━━━━━ RECORDS FOR PROCESSING
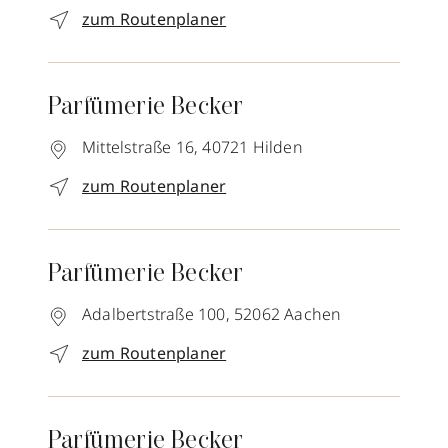
zum Routenplaner
Parfümerie Becker
Mittelstraße 16,
40721
Hilden
zum Routenplaner
Parfümerie Becker
Adalbertstraße 100,
52062
Aachen
zum Routenplaner
Parfümerie Becker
━━━━━━━━━━
**WHAT YOU SHOULD DO**:
Any picture in the data is to be skipped, while each line is returned exactly as written.

**TASK ANSWER**:
zum Routenplaner
Parfümerie Becker
Mittelstraße 16,
40721
Hilden
zum Routenplaner
Parfümerie Becker
Adalbertstraße 100,
52062
Aachen
zum Routenplaner
Parfümerie Becker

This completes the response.